I just had a dude tell me how he got fired from friendly's for tripping a kid and followed the story with "If i'm gonna do it, I do it big."
i just had sex with a fat kid who giggles when he cums. tequila really lowers my standards.
you dont remember trying to break dance in the middle of the casino floor on ur own throw up?
oh that explains alot.
Just had perfomance review. I was told the best example of my integrity was when I told my boss I was going to fail the random drug test due to my weekend coke binge. She said that took a lot of character.
Contrary to what peaches says, you can't fuck the pain away. Full story later. Have a good morning, buddy.
Please stop hiding condoms in my house. If I want to have sex with you, I will let you know. FYI, my mom found the ones hidden behind the milk. She was not happy.
Just tapped my penis on the head and said "this will be your year buddy."
This is stupid. I am not getting knocked up from fucking in his backseat behind a starbucks. I refuse.

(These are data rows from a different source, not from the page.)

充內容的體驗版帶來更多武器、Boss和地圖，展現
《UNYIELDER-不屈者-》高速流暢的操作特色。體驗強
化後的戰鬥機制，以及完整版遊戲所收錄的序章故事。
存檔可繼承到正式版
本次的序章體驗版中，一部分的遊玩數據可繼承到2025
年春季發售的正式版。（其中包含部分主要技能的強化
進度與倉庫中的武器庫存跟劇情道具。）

You know we have no secrets, right? I mean, you saw me shitting in a gift bag drunk and naked on Christmas eve.
well all i have to say, besides fuck you, is YOU try assembling ikea shelves while high on molly.
I'm really tired of this guy walking his chicken in my neighborhood.

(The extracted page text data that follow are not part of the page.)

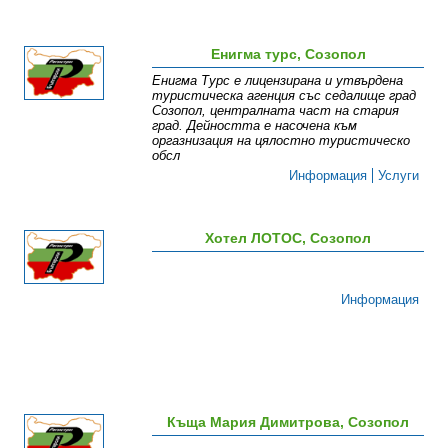
Енигма турс, Созопол
Енигма Турс е лицензирана и утвърдена
туристическа агенция със седалище град
Созопол, централната част на стария
град. Дейността е насочена към
оргазнизация на цялостно туристическо
обсл
Информация
Услуги
Хотел ЛОТОС, Созопол
Информация
Къща Мария Димитрова, Созопол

We had a quickie at work in the office. He walked out before me, and I fell asleep while waiting a few minutes to walk out. Yeah. He's got that change your life dick
So I stole cocaine from one of my Tinder hookups
And that is the most millennial sentence I've ever said
Im playing a game I have to take a drink every time my gram asks me the same question hammered by 4 guaranteed...
I woke up this morning and my house is covered in shredded cheese with my laptop open and a google image search for "awesome shit".